Мы подвергли гносеологическому анализу человеческую мысль, и что же мы в ней нашли? Всякая человеческая мысль живет и движется мыслью безусловною, всеединою. Стало быть, и мысль — и сознание наше в его целом — не более как вспыхивающие во мраке огоньки, свидетельствующие о полном свете, звезды, которые указывают на солнце и учат ему поклоняться. И не только мысль, — всякая жизнь представляет собою такую огненную вспышку в темноте, ибо жизнь в ее целом есть стремление к всеединому смыслу; жизнь во всех своих проявлениях есть солнечный процесс и постольку также свидетельство о солнце как предмете общего стремления. Вся вообще область сущего становящегося, где идолослужение всех веков находит предметы для поклонения, самым фактом своего стремления указывает над собою, в ту область недвижного, безусловного, куда все стремится. С какою бы звездою мы ни совершали наш мысленный путь, безусловный конец его — тот же, которым совершилось путешествие волхвов. Соединение движущегося и неподвижного, стремящегося и безусловного, временного и вечного, тварного и Божественного, — вот цель мирового процесса. Весь мир охвачен этим стремлением к нераздельному и неслиянному единству двух естеств; а потому в нем всякая звезда приводит к яслям Спасителя: так скудость здешнего чудесно сочетается с неизреченным богатством тамошнего.

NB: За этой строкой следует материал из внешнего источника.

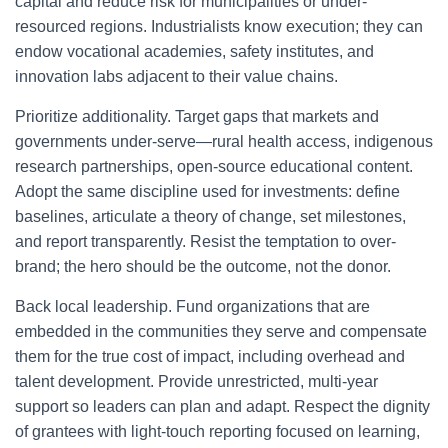
capital and reduce risk for municipalities or under-
resourced regions. Industrialists know execution; they can
endow vocational academies, safety institutes, and
innovation labs adjacent to their value chains.
Prioritize additionality. Target gaps that markets and
governments under-serve—rural health access, indigenous
research partnerships, open-source educational content.
Adopt the same discipline used for investments: define
baselines, articulate a theory of change, set milestones,
and report transparently. Resist the temptation to over-
brand; the hero should be the outcome, not the donor.
Back local leadership. Fund organizations that are
embedded in the communities they serve and compensate
them for the true cost of impact, including overhead and
talent development. Provide unrestricted, multi-year
support so leaders can plan and adapt. Respect the dignity
of grantees with light-touch reporting focused on learning,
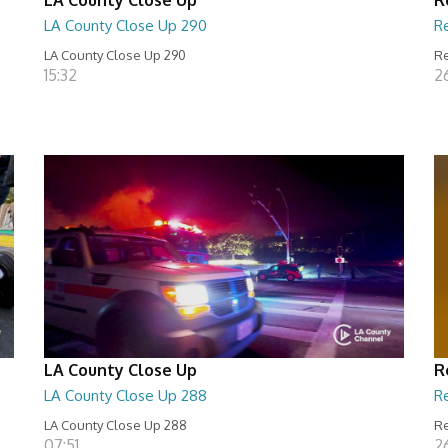
LA County Close Up 290
R
LA County Close Up 290
Re
15:32
2
LA County Close Up
R
LA County Close Up 288
R
LA County Close Up 288
Re
07:51
2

Должно ли это соединение двух миров остаться потусторонним и недоступным человеческой мысли и человеческому сознанию? Нет! Откровение божественного сознания в нашем человеческом сознании составляет наше прямое призвание. Призвание это звучит в самом учении Евангелия о вечной жизни, к которой все призваны. Сия же есть жизнь вечная, чтобы знали Тебя, единого истинного Бога и Тобою посланного Иисуса Христа (Иоанн., XVII, 3). — Этот призыв к абсолютному ведению не есть какой‑либо случайный и внешний придаток к Христову учению, а откровение основной его идеи. Без этого участия в полноте божественного ведения нет полного приобщения человека к Божеству, нет, стало быть, и самого Богочеловечества. Богочеловечество и есть тот мост, перекинутый через пропасть, который соединяет всю нашу жизнь — телесную, душевную и умственную — с жизнью божественною. Мы можем вступить на него, не подвергая себя «операции» и без опасения, что он, может быть, провалится под ними!

II. Смертное и бессмертное с человеческой мысли

Тут я подхожу к вопросу, который, со дня появления известного труда П. А. Флоренского «Столп и утверждение истины», служит предметом наиболее обостренного спора в русской религиозной философии.

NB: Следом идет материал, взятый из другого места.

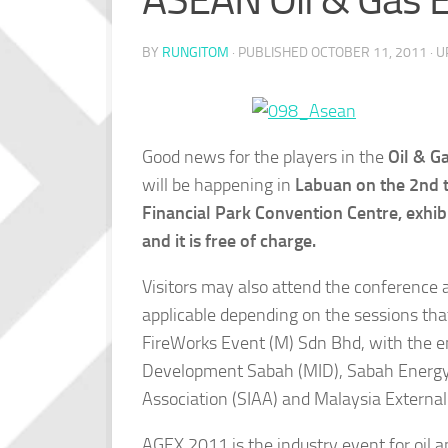
ASEAN Oil & Gas 
BY
RUNGITOM
· PUBLISHED
OCTOBER 11, 2011
· 
Good news for the players in the
Oil & G
will be happening in
Labuan on the 2nd 
Financial Park Convention Centre, exhib
and it is free of charge.
Visitors may also attend the conference a
applicable depending on the sessions that 
FireWorks Event (M) Sdn Bhd, with the e
Development Sabah (MID), Sabah Energy 
Association (SIAA) and Malaysia Extern
AGEX 2011 is the industry event for oil an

По поводу высказанного в названной книге (вполне правильно‑то) взгляда, что во Христе полнота бытия принадлежит не отсечению, а преображению, я поставил автору вопрос, на который я доселе не получил удовлетворительного ответа ни от него, ни от кого‑либо из его единомышленников. Как понимать это духовное преображение по отношению к человеку? «Ведь к человеческому естеству, кроме сердца и его телесного состава, коему надлежит воскреснуть, принадлежит еще и человеческий ум. Подлежит ли он преображению или отсечению? Верит ли отец Флоренский в преображение человеческого ума, признает ли он в этом преображении необходимую нравственную задачу, или же он просто думает, что ум должен быть отсечен как соблазняющее «десное око», дабы спасся «сам» человек?»[49]